The six authors participating in this anthology are: USA Today bestseller Leigh Greenwood, USA Today bestseller Rosanne Bittner, New York Times bestseller Linda Broday, RITA finalist Anna Schmidt, New York Times bestseller Margaret Brownley, and USA Today bestseller Amy Sandas.
What is your favorite holiday tradition?
Leigh: I’m not sure I have one. When I was married and the children were young, it was sometimes Christmas. We would get up early, have breakfast, after which I would hand out the gifts. Or it could have been Thanksgiving. My mother and my older son have birthdays three days apart (Nov. 22nd, 25th), so Mom and other relatives would come over for a HUGE Thanksgiving dinner with the best china, crystal, and a fancy tablecloth we bought somewhere in Europe. Cleanup was a group affair.
Rosanne: My favorite holiday tradition is decorating the swing bench on my porch with lots of teddy bears and covering them with a Christmas design afghan in red, green and white. It’s so cute, and a warm greeting for everyone who comes to the door.
Linda: All my family gathers on Christmas morning for breakfast. We always try one new dish. Some have been amazing. And then we open gifts. The older ones like to sit back and watch the kiddoes and capture pictures of their faces on their cell phone. It’s my favorite tradition because it brings us all together and the warmth of love surrounds us. Family is everything to me and maybe that’s why I always write about it in my stories.
Margaret: Our family had two favorite traditions.

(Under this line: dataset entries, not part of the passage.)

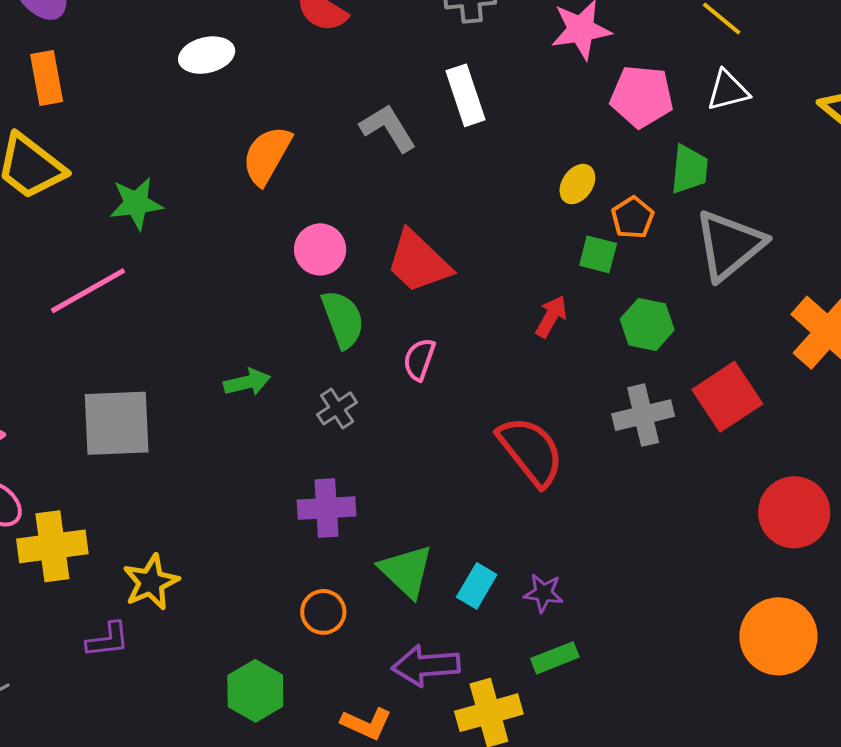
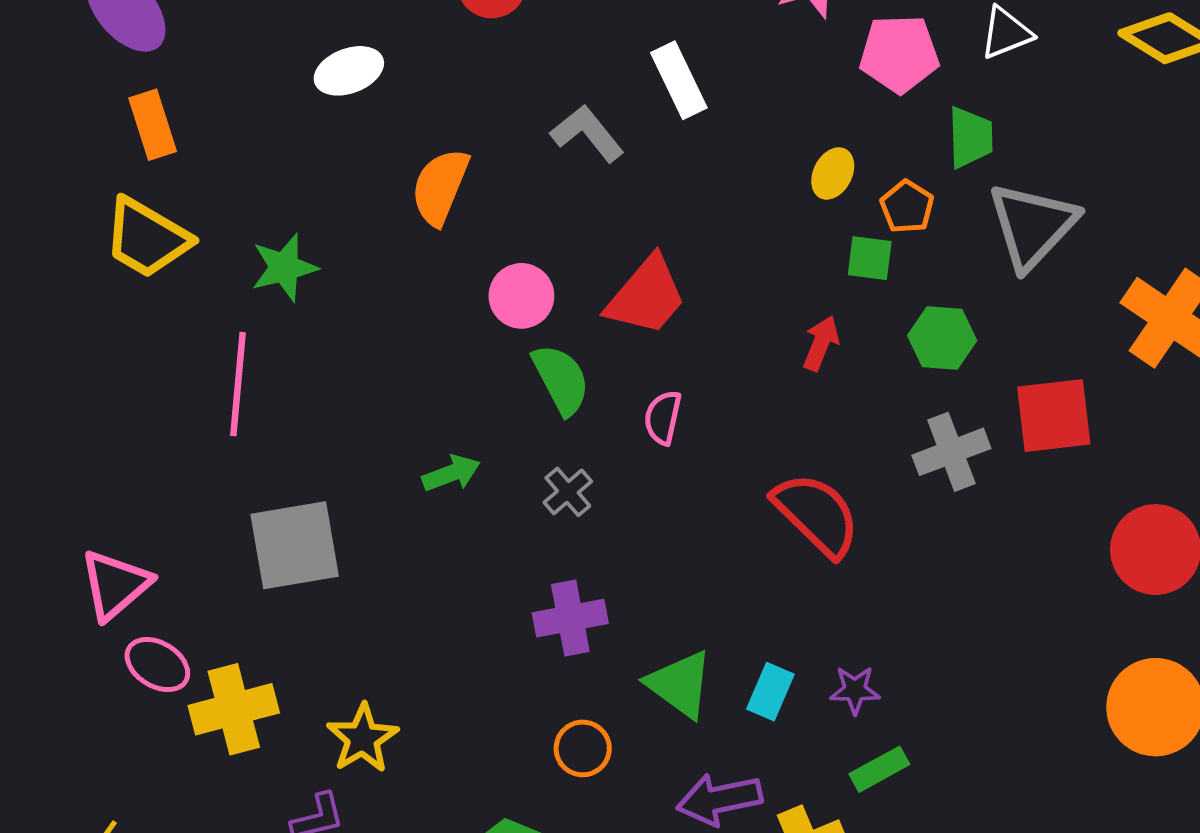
red trapezoid: (418, 262) -> (646, 296), turned -86
pink line: (88, 291) -> (238, 384), turned -48
red square: (727, 397) -> (1054, 416), turned 34

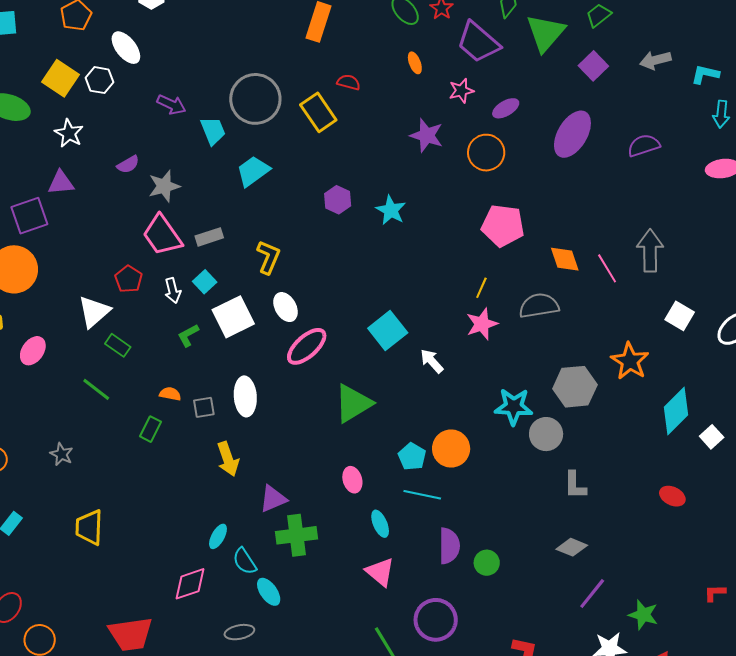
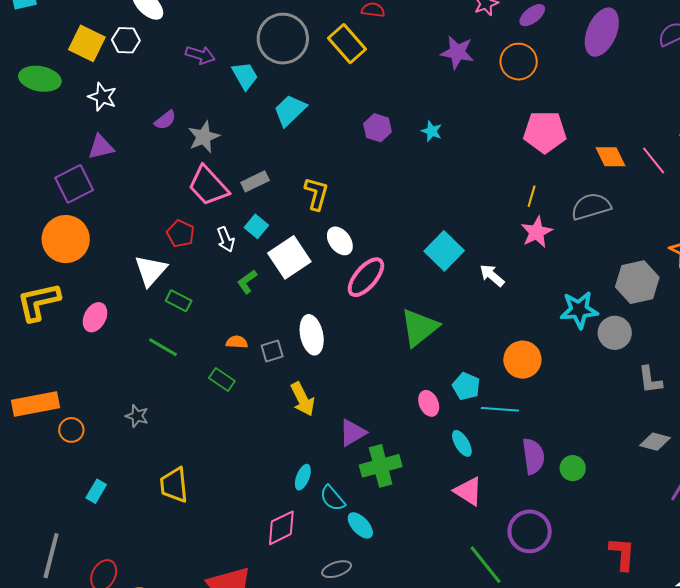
cyan star: (391, 210) -> (432, 131), size x0.7
green rectangle: (150, 429) -> (222, 379), turned -75
cyan pentagon: (412, 457) -> (466, 386), moved

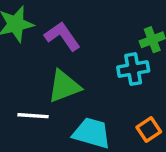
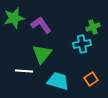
green triangle: (64, 86) -> (42, 54), turned -30

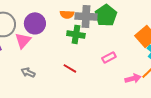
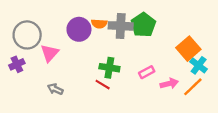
purple circle: (35, 23) -> (79, 29), moved
green cross: (76, 34) -> (109, 68), moved
pink arrow: (133, 78) -> (169, 83), moved

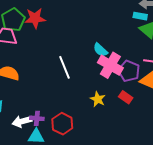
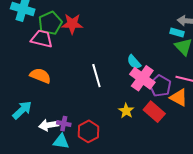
red rectangle: (126, 97) -> (154, 112), size x1.5

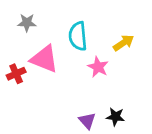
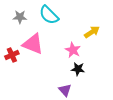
cyan semicircle: (78, 36) -> (49, 15), moved, turned -40
black star: (115, 117) -> (78, 69), moved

When the children were young, we’d set an empty manger on the mantel next to a bowl of hay. When a family member did a kindness to another, a piece of hay would be added to the manger. By Christmas Eve, the baby Jesus always had a soft bed on which to celebrate his birthday.
Another family tradition evolved accidentally. We called it the “Guess what Santa left on the roof” game. It all started one dismal day in January when I found a set of building blocks hidden in my closet that Santa was supposed to have left under the tree. My solution was to announce that I’d found it on the roof. Santa must have dropped it. The kids loved it and it really brightened the day. Every year after that, Santa always left a surprise on the roof to be found after Christmas. The funny part is that no one ever asked what Mom was doing on the roof.
Anna: Before he died five years ago, my husband and I used to take a drive around whatever town we were in on Christmas night looking at all the decorations; we would crank up a Christmas carol CD and sing along. Even now that he’s gone, I still do that—and I’m pretty sure I hear him singing as well!
Amy: My favorite holiday tradition is our family’s annual hunt for a Christmas tree. We live in an area with a variety of Christmas tree farms where you can select and cut your own tree. Every year, my husband and I bundle up our three kids and head out on snowy roads to find the perfect tree. Our favorite tree farm offers tractor-drawn wagon rides out to the fields where evergreens grow in neat little rows. After the kids run around and argue over which tree they’d like to bring home, we settle on one we all love and my husband saws it down. The kids take turns dragging the tree to the road where we hop back into the wagon for a ride to the barn. There is warm apple cider and cookies to enjoy while the tree is shaken free of snow and strapped to the roof of our vehicle for the journey home. Despite sometimes frigid temps, it’s a day I always look forward to.